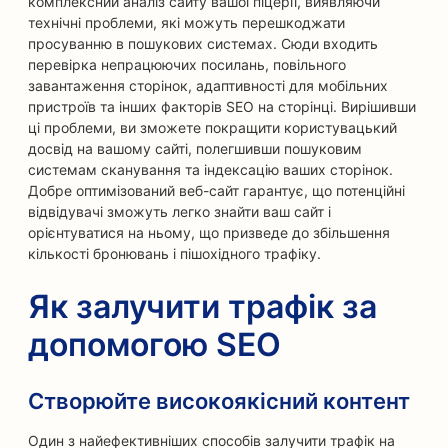
комплексний аналіз сайту вашої піцерії, виявляючи
технічні проблеми, які можуть перешкоджати
просуванню в пошукових системах. Сюди входить
перевірка непрацюючих посилань, повільного
завантаження сторінок, адаптивності для мобільних
пристроїв та інших факторів SEO на сторінці. Вирішивши
ці проблеми, ви зможете покращити користувацький
досвід на вашому сайті, полегшивши пошуковим
системам сканування та індексацію ваших сторінок.
Добре оптимізований веб-сайт гарантує, що потенційні
відвідувачі зможуть легко знайти ваш сайт і
орієнтуватися на ньому, що призведе до збільшення
кількості бронювань і пішохідного трафіку.
Як залучити трафік за
допомогою SEO
Створюйте високоякісний контент
Один з найефективніших способів залучити трафік на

### Description of the task
Each line of the records is to be reproduced exactly, and each picture dropped.

### Your response
комплексний аналіз сайту вашої піцерії, виявляючи
технічні проблеми, які можуть перешкоджати
просуванню в пошукових системах. Сюди входить
перевірка непрацюючих посилань, повільного
завантаження сторінок, адаптивності для мобільних
пристроїв та інших факторів SEO на сторінці. Вирішивши
ці проблеми, ви зможете покращити користувацький
досвід на вашому сайті, полегшивши пошуковим
системам сканування та індексацію ваших сторінок.
Добре оптимізований веб-сайт гарантує, що потенційні
відвідувачі зможуть легко знайти ваш сайт і
орієнтуватися на ньому, що призведе до збільшення
кількості бронювань і пішохідного трафіку.
Як залучити трафік за
допомогою SEO
Створюйте високоякісний контент
Один з найефективніших способів залучити трафік на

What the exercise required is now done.